▸ PROBLEM DETAILS: Can you set down, exactly as they appear below, the lines from the opening of the material through the one bearing "building’s aesthetics, maintaining", minus the pictures?

━━━━━━━━

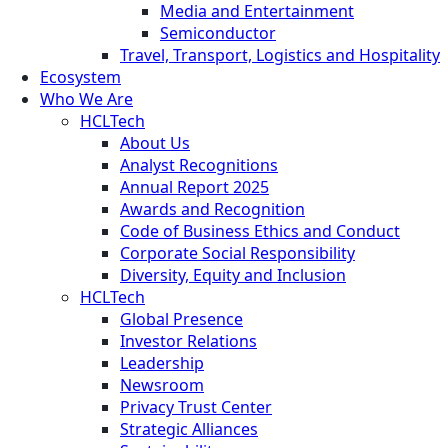
Media and Entertainment
Semiconductor
Travel, Transport, Logistics and Hospitality
Ecosystem
Who We Are
HCLTech
About Us
Analyst Recognitions
Annual Report 2025
Awards and Recognition
Code of Business Ethics and Conduct
Corporate Social Responsibility
Diversity, Equity and Inclusion
HCLTech
Global Presence
Investor Relations
Leadership
Newsroom
Privacy Trust Center
Strategic Alliances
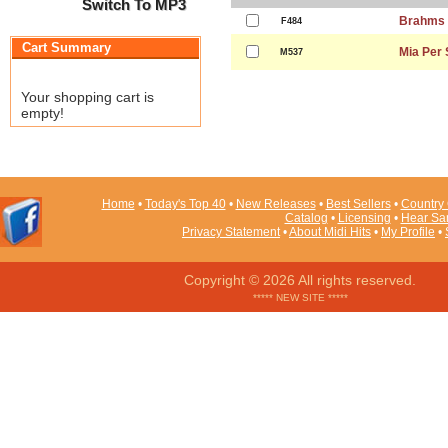
Switch To MP3
Brahms 
F484
Cart Summary
Mia Per
M537
Your shopping cart is
empty!
Home
•
Today's Top 40
•
New Releases
•
Best Sellers
•
Country 
Catalog
•
Licensing
•
Hear Sa
Privacy Statement
•
About Midi Hits
•
My Profile
•
Copyright © 2026 All rights reserved.
***** NEW SITE *****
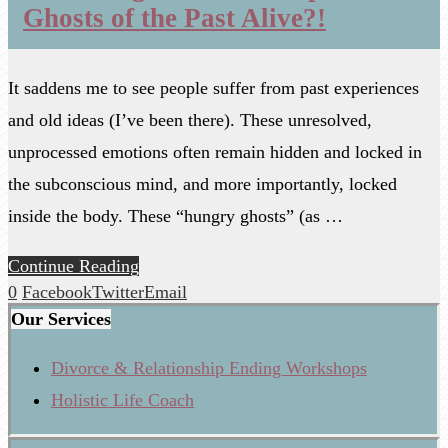
Ghosts of the Past Alive?!
It saddens me to see people suffer from past experiences
and old ideas (I’ve been there). These unresolved,
unprocessed emotions often remain hidden and locked in
the subconscious mind, and more importantly, locked
inside the body. These “hungry ghosts” (as …
Continue Reading
0
Facebook
Twitter
Email
Our Services
Divorce & Relationship Ending Workshops
Holistic Life Coach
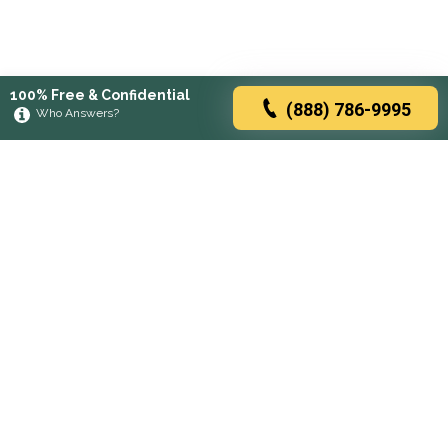
100% Free & Confidential
(888) 786-9995
Who Answers?
Browse rehabs by state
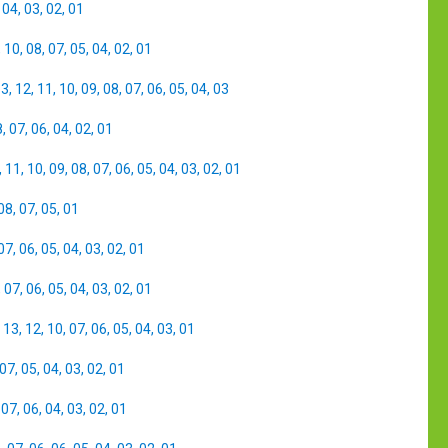
,
04
,
03
,
02
,
01
,
10
,
08
,
07
,
05
,
04
,
02
,
01
13
,
12
,
11
,
10
,
09
,
08
,
07
,
06
,
05
,
04
,
03
8
,
07
,
06
,
04
,
02
,
01
,
11
,
10
,
09
,
08
,
07
,
06
,
05
,
04
,
03
,
02
,
01
08
,
07
,
05
,
01
07
,
06
,
05
,
04
,
03
,
02
,
01
,
07
,
06
,
05
,
04
,
03
,
02
,
01
,
13
,
12
,
10
,
07
,
06
,
05
,
04
,
03
,
01
07
,
05
,
04
,
03
,
02
,
01
,
07
,
06
,
04
,
03
,
02
,
01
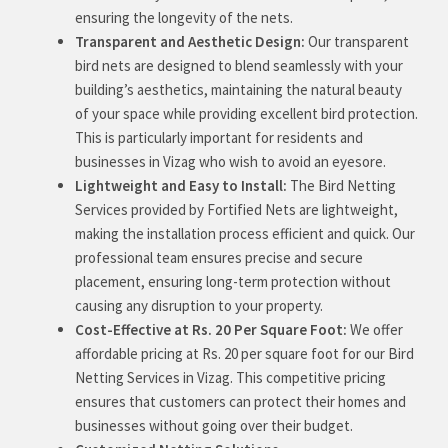
ensuring the longevity of the nets.
Transparent and Aesthetic Design:
Our transparent
bird nets are designed to blend seamlessly with your
building’s aesthetics, maintaining the natural beauty
of your space while providing excellent bird protection.
This is particularly important for residents and
businesses in Vizag who wish to avoid an eyesore.
Lightweight and Easy to Install:
The Bird Netting
Services provided by Fortified Nets are lightweight,
making the installation process efficient and quick. Our
professional team ensures precise and secure
placement, ensuring long-term protection without
causing any disruption to your property.
Cost-Effective at Rs. 20 Per Square Foot:
We offer
affordable pricing at Rs. 20 per square foot for our Bird
Netting Services in Vizag. This competitive pricing
ensures that customers can protect their homes and
businesses without going over their budget.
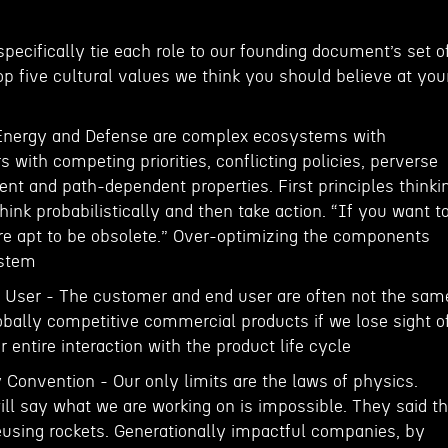
 specifically tie each role to our founding document’s set o
p five cultural values we think you should believe at you
 Energy and Defense are complex ecosystems with
with competing priorities, conflicting policies, perverse
nt and path-dependent properties. First principles thinki
Think probabilistically and then take action. “If you want t
are apt to be obsolete.” Over-optimizing the components
ystem
 User - The customer and end user are often not the sam
obally competitive commercial products if we lose sight o
 entire interaction with the product life cycle
 Convention - Our only limits are the laws of physics.
ill say what we are working on is impossible. They said t
sing rockets. Generationally impactful companies, by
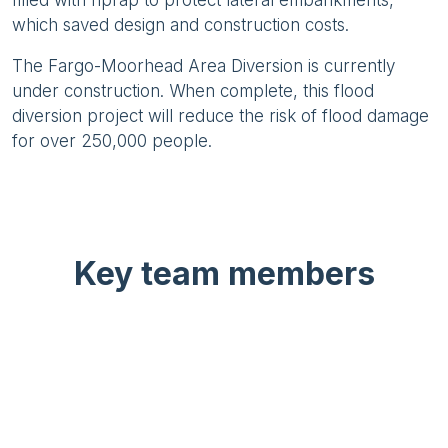
filled with riprap to protect lateral embankments,
which saved design and construction costs.
The Fargo-Moorhead Area Diversion is currently
under construction. When complete, this flood
diversion project will reduce the risk of flood damage
for over 250,000 people.
Key team members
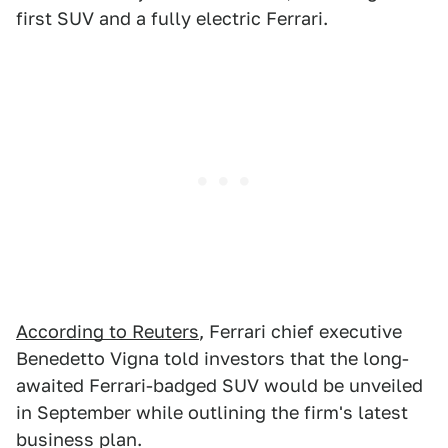
first SUV and a fully electric Ferrari.
According to Reuters
, Ferrari chief executive
Benedetto Vigna told investors that the long-
awaited Ferrari-badged SUV would be unveiled
in September while outlining the firm's latest
business plan.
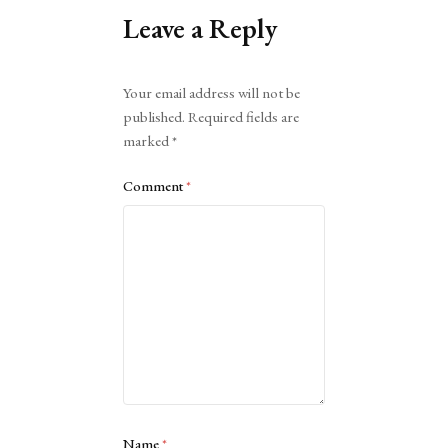
Leave a Reply
Alternative:
Your email address will not be
published.
Required fields are
marked
*
Comment
*
Name
*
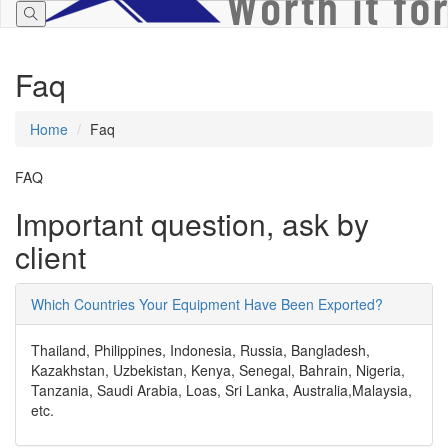
Faq
Home
Faq
FAQ
Important question,
ask by
client
Which Countries Your Equipment Have Been Exported?
Thailand, Philippines, Indonesia, Russia, Bangladesh,
Kazakhstan, Uzbekistan, Kenya, Senegal, Bahrain, Nigeria,
Tanzania, Saudi Arabia, Loas, Sri Lanka, Australia,Malaysia,
etc.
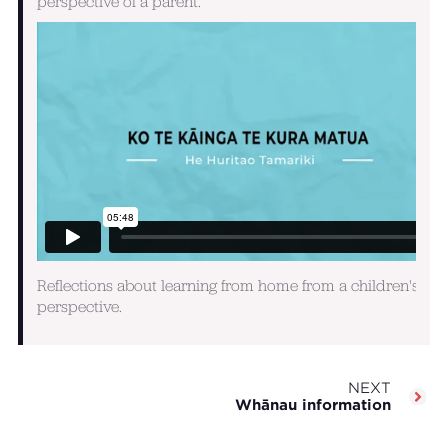
perspective of a parent.
Reflections about learning from home from a children's
perspective.
NEXT
Whānau information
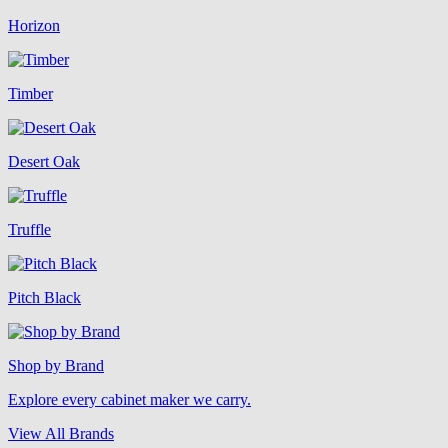
Horizon
Timber
Desert Oak
Truffle
Pitch Black
Shop by Brand
Explore every cabinet maker we carry.
View All Brands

━━━━━━━━

▸ RESULT BELOW:
Media and Entertainment
Semiconductor
Travel, Transport, Logistics and Hospitality
Ecosystem
Who We Are
HCLTech
About Us
Analyst Recognitions
Annual Report 2025
Awards and Recognition
Code of Business Ethics and Conduct
Corporate Social Responsibility
Diversity, Equity and Inclusion
HCLTech
Global Presence
Investor Relations
Leadership
Newsroom
Privacy Trust Center
Strategic Alliances
Switch To MP3
Brahms 
F484
Cart Summary
Mia Per
M537
Your shopping cart is
empty!
Home
•
Today's Top 40
•
New Releases
•
Best Sellers
•
Country 
Catalog
•
Licensing
•
Hear Sa
Privacy Statement
•
About Midi Hits
•
My Profile
•
Copyright © 2026 All rights reserved.
***** NEW SITE *****
Ghosts of the Past Alive?!
It saddens me to see people suffer from past experiences
and old ideas (I’ve been there). These unresolved,
unprocessed emotions often remain hidden and locked in
the subconscious mind, and more importantly, locked
inside the body. These “hungry ghosts” (as …
Continue Reading
0
Facebook
Twitter
Email
Our Services
Divorce & Relationship Ending Workshops
Holistic Life Coach
100% Free & Confidential
(888) 786-9995
Who Answers?
Browse rehabs by state
,
04
,
03
,
02
,
01
,
10
,
08
,
07
,
05
,
04
,
02
,
01
13
,
12
,
11
,
10
,
09
,
08
,
07
,
06
,
05
,
04
,
03
8
,
07
,
06
,
04
,
02
,
01
,
11
,
10
,
09
,
08
,
07
,
06
,
05
,
04
,
03
,
02
,
01
08
,
07
,
05
,
01
07
,
06
,
05
,
04
,
03
,
02
,
01
,
07
,
06
,
05
,
04
,
03
,
02
,
01
,
13
,
12
,
10
,
07
,
06
,
05
,
04
,
03
,
01
07
,
05
,
04
,
03
,
02
,
01
,
07
,
06
,
04
,
03
,
02
,
01
ensuring the longevity of the nets.
Transparent and Aesthetic Design:
Our transparent
bird nets are designed to blend seamlessly with your
building’s aesthetics, maintaining the natural beauty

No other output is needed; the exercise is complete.